How INED’s legal department operates in connection with INED activities
Matters of intellectual property and artificial intelligence are at the core of legal service expertise. INED’s legal department intervenes at various research project stages to advise researchers and support service members; its work includes partnership contracts, grant or subsidy applications, and confidentiality agreements.
Vanessa Bennai is a legal expert specialized in intellectual property and innovation. She has worked in both the industrial and research worlds, but now works exclusively for INED.
(Interview conducted in December 2025)
What path brought you to INED?
I trained in intellectual and industrial property law because I’ve always been interested in the relations between law, innovation, and research. I did a Master’s-1 degree in “Intellectual Property Law/ Information Technology Law” at the University of Paris-Saclay and a Master’s-2 degree in a program called “Industrial Property and the Health Industry” at the University of Paris 8, during which time I was also working in the Netherlands. I then trained at the Center for International Intellectual Property Studies, once again on questions of intellectual property, but also on AI.

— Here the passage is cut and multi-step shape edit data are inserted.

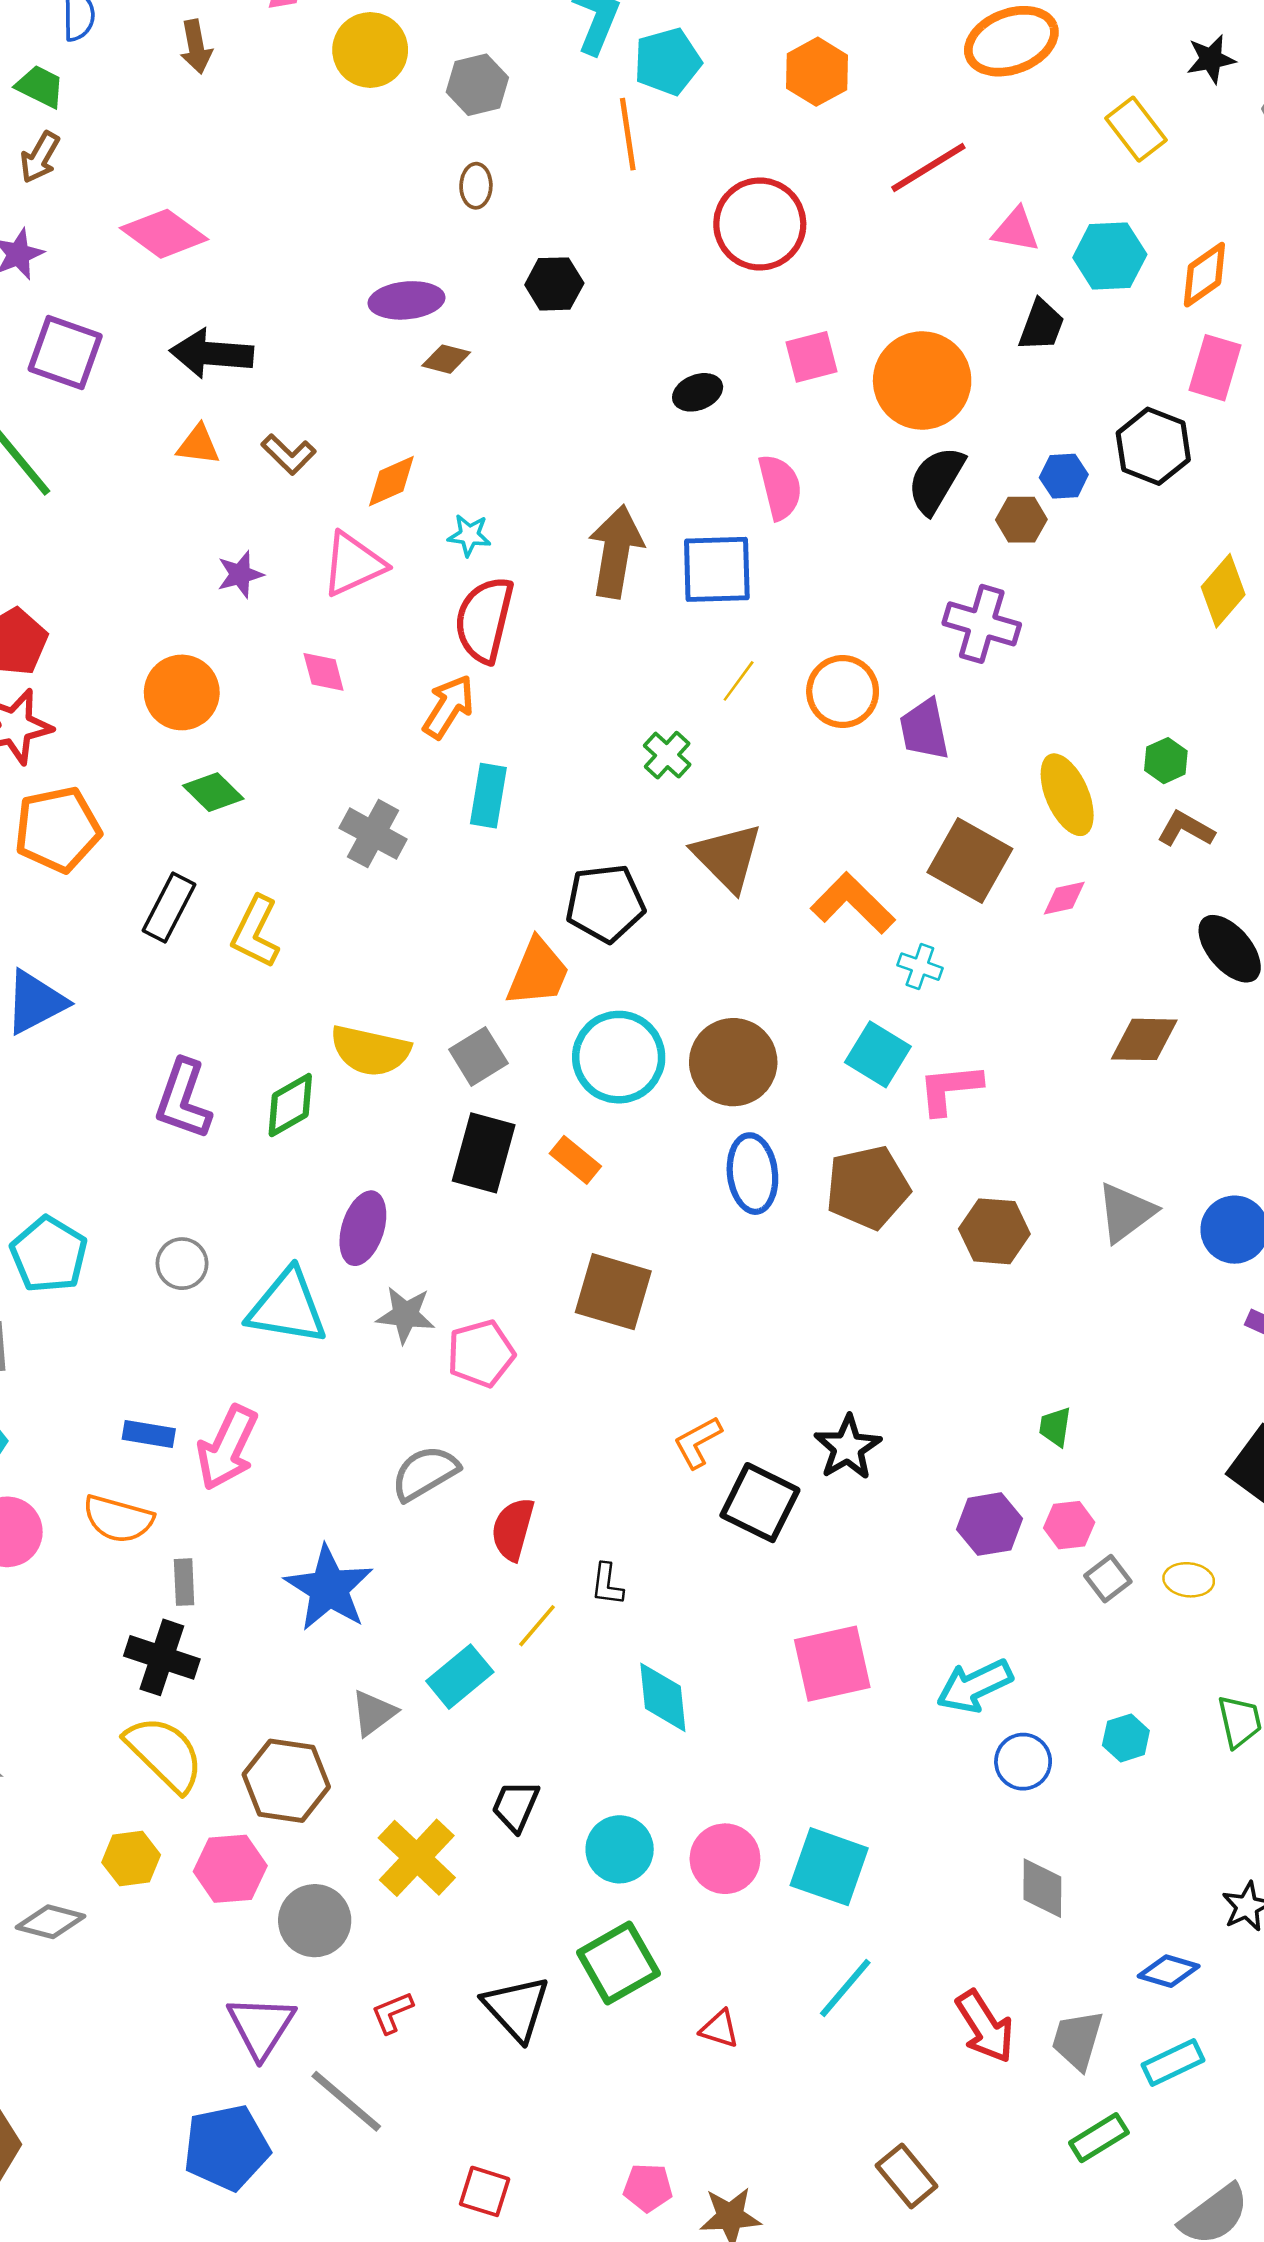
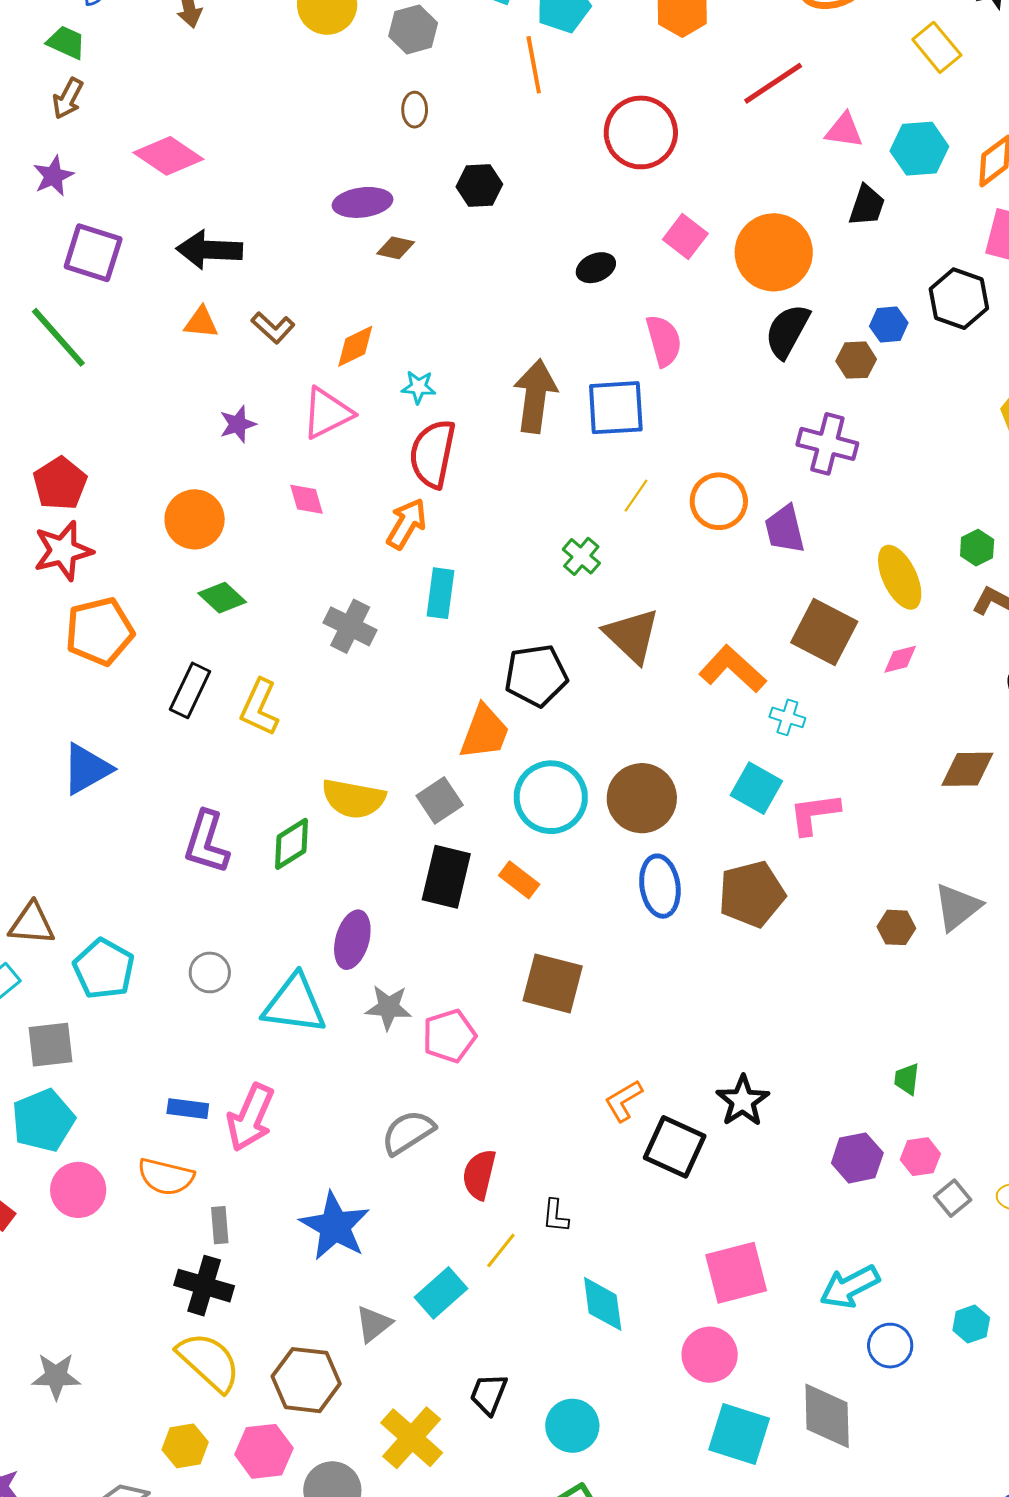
pink square: (811, 357) -> (685, 237), turned -36
brown hexagon: (994, 1231) -> (896, 927), moved, size x0.7
pink circle: (725, 1859) -> (710, 1355), moved
gray diamond: (1042, 1888) -> (827, 1416), moved, size x1.4

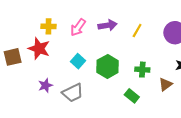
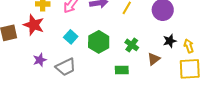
green cross: (142, 70) -> (132, 45), turned 32
green rectangle: (132, 96) -> (122, 70), turned -40

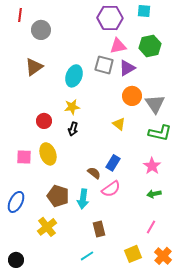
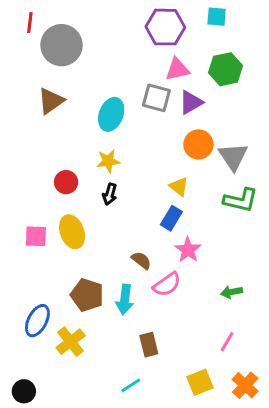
gray circle: (41, 30) -> (62, 45), size x1.4
blue rectangle: (113, 163) -> (171, 218), moved
pink star: (152, 166) -> (188, 250), moved
blue ellipse: (16, 202) -> (37, 321), moved

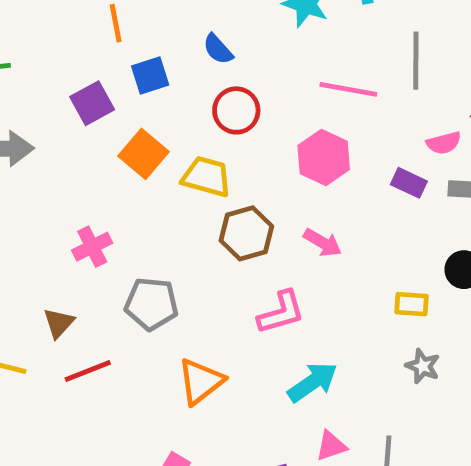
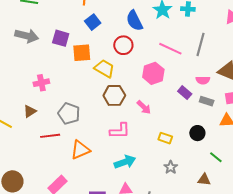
blue semicircle: (218, 49) -> (134, 21), moved, size x1.5
blue square: (150, 75) -> (93, 22), turned -35
purple square: (92, 103) -> (61, 38), moved, turned 30
orange square: (144, 154) -> (82, 53), turned 30
pink cross: (92, 247) -> (41, 83), moved
yellow rectangle: (412, 304) -> (165, 138), moved
red line: (88, 371) -> (50, 136), moved

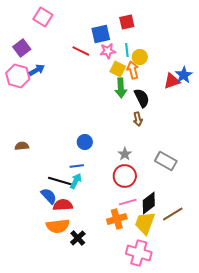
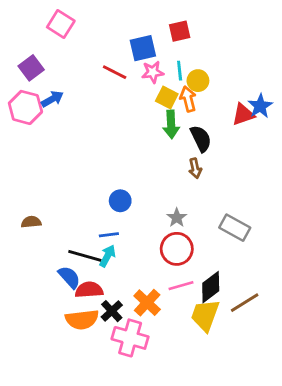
brown semicircle: (22, 146) -> (31, 222), moved
orange cross: (117, 219) -> (147, 303), moved, turned -30
black cross: (78, 238) -> (112, 311), moved
pink cross: (139, 253) -> (130, 338), moved

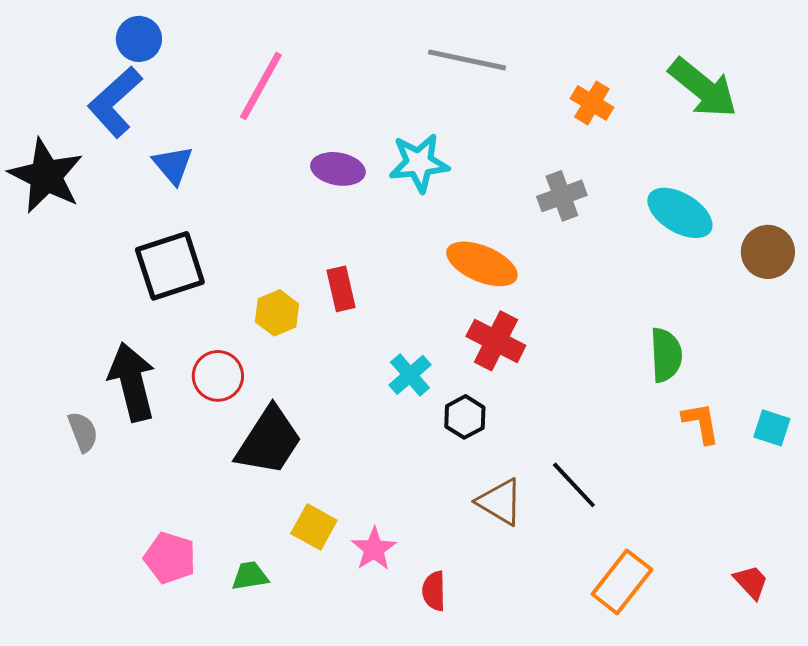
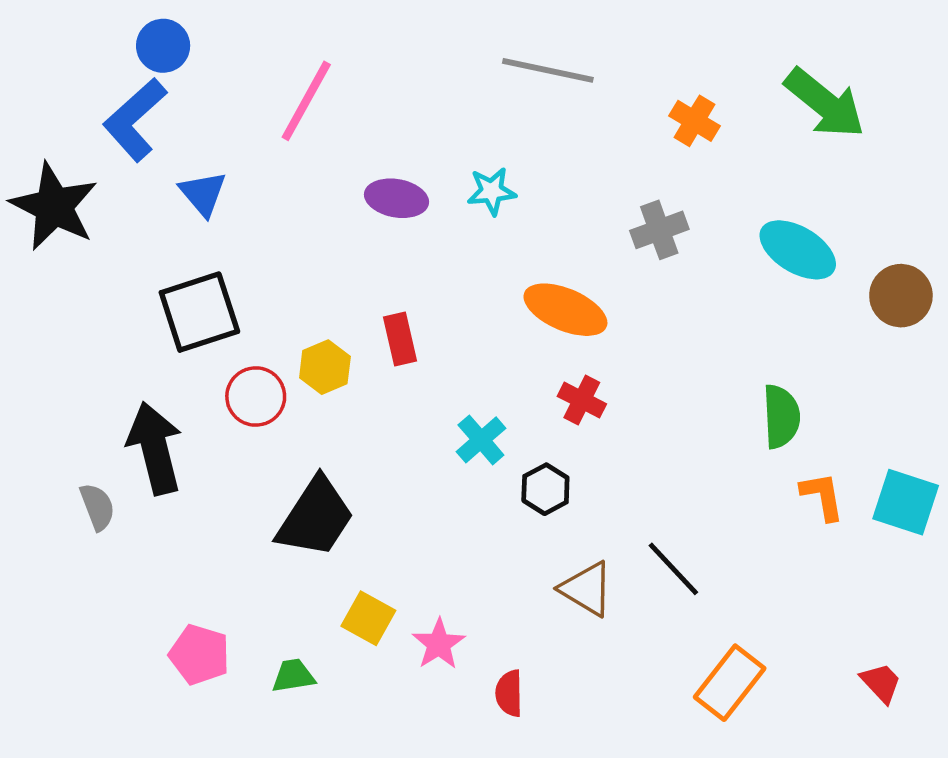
cyan star: (419, 163) -> (492, 191), size x0.7
red cross: (496, 341) -> (582, 400), size x0.7
red circle: (218, 376) -> (256, 397), moved
cyan square: (772, 428) -> (906, 502), size x1.5

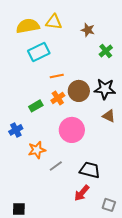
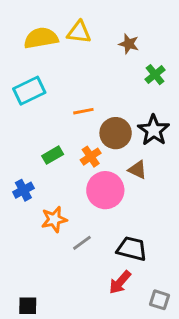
cyan rectangle: (39, 52) -> (29, 91), moved
black star: (105, 89) -> (154, 130), turned 30
orange cross: (58, 98) -> (91, 157), moved
brown triangle: (109, 116) -> (137, 170), moved

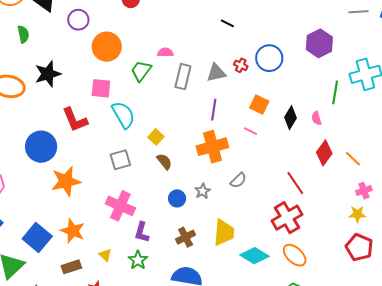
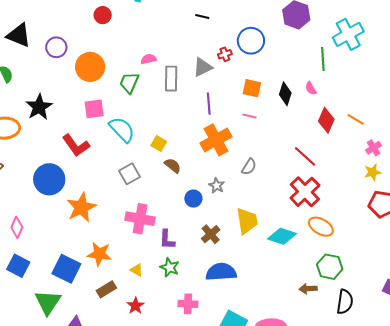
red cross: (241, 65) -> (225, 54), turned -32

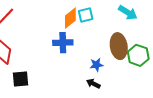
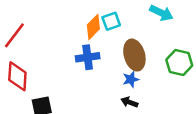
brown ellipse: (119, 46) -> (134, 55), moved

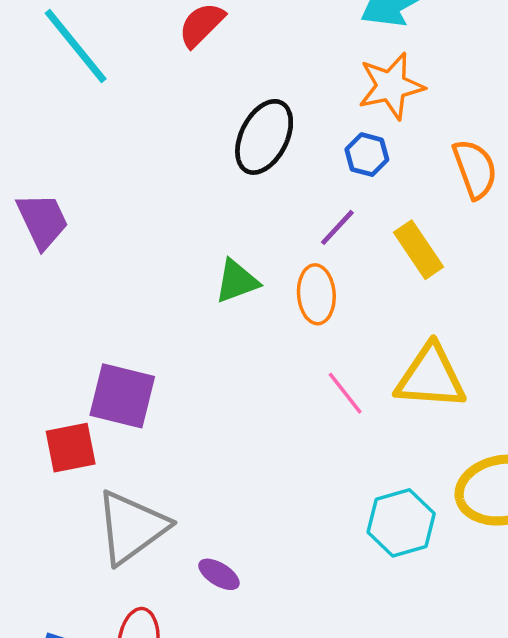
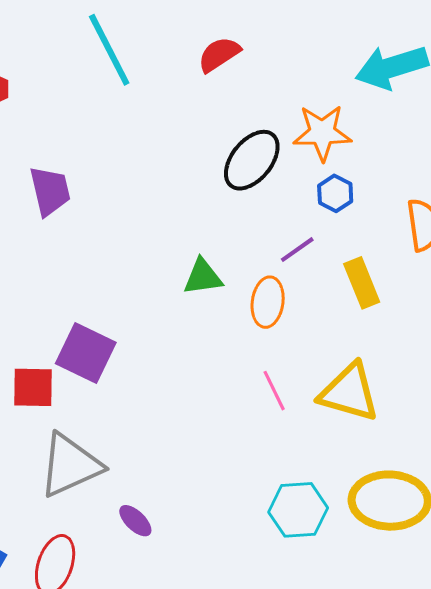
orange star: (391, 86) -> (322, 133), moved

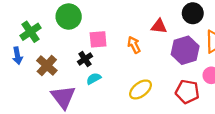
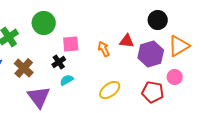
red triangle: (159, 26) -> (127, 41), moved

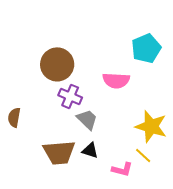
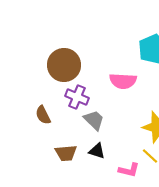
brown semicircle: (14, 117) -> (43, 115), moved, turned -36
brown trapezoid: (59, 152) -> (66, 153), size x0.7

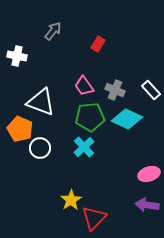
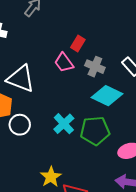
red rectangle: (98, 44) -> (78, 43), moved
green pentagon: (90, 117) -> (95, 131), moved

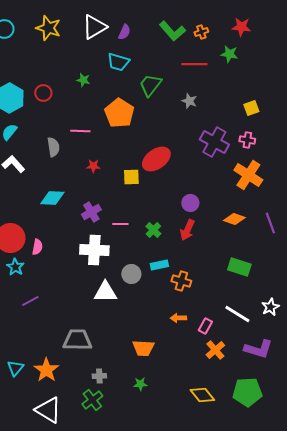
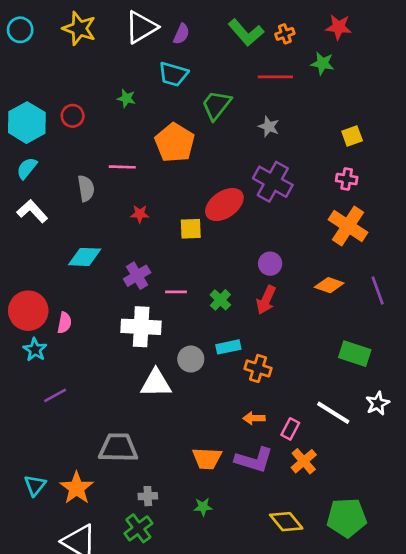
purple cross: (214, 142) -> (273, 182), moved
green rectangle: (239, 267) -> (355, 354), moved
purple L-shape: (258, 349) -> (254, 460), moved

After graduating I gained experience in a quite a lot of different work environments: the pharmaceutical industry, different associations, a hospital foundation, and more recently at two major public research institutions, the National Health and Medical Research Institute or INSERM, and INED. These experiences taken together taught me how to practice not only legal rigor and precision but also a more pragmatic approach focused on team needs. Little by little I moved in the direction of the research world because it’s a sector where the law is more than a formality, it’s a genuine lever that enables research projects to exist and move forward. Joining INED has been an opportunity for me to use my training and acquired skills in the service of a public research center working on major social issues and to work in a multidisciplinary, internationally oriented framework.
Can you tell us more about your role at INED?
INED’s Legal Department encompasses several professions and areas of expertise that, taken together, operate to accompany the Institute as a whole. I’m the Department’s expert on conventions, legal agreements, and my role is to ensure the legal soundness of INED projects by accompanying the Institute’s leading officers, support services, and researchers. In practice, I draft, analyze, and negotiate partnership and consortium agreements [1], public subsidies, and confidentiality agreements.
But behind the texts and provisions, my aim above all is to create a clear, reliable framework within which INED teams can concentrate fully on their scientific work. What I particularly appreciate at INED is the ongoing dialog with quite different interlocutors and the feeling of making a concrete contribution to the success of INED projects.
The work of Legal Department team members is complementary: our department head coordinates and supervises all files, an Intellectual Property colleague of mine is in charge of questions related to intellectual property and publishing, and our Human Resources legal assistant handles questions related to labor law and human resources. Together we ensure that INED operates at all times within a solid legal framework while being ever-agile and active in accompanying research.
What, in your opinion, is special about INED? What do you appreciate the most at the Institute?
INED has a specificity that I see as unique: it brings together researchers from a very wide variety of disciplines working on essential social questions and issues such as migration, inequalities, gender relations, mobility of all kinds. This wealth of intellectual, multidisciplinary pursuits gives a great deal of meaning to my work. What I appreciate most is the Institute’s collaborative spirit and human dimensions. INED is an institution of human size, where exchanges with interlocutors are straightforward and constructive. As a legal expert, I’m not here only to validate contracts; I’m participating in a collective dynamic: I provide counsel, accompany, help move projects forward. And it’s this proximity to the researchers, combined with the Institute’s overarching mission to serve the general interest, that makes my work particularly motivating and gratifying.
[1] These are agreements between several entities for large-scale research projects.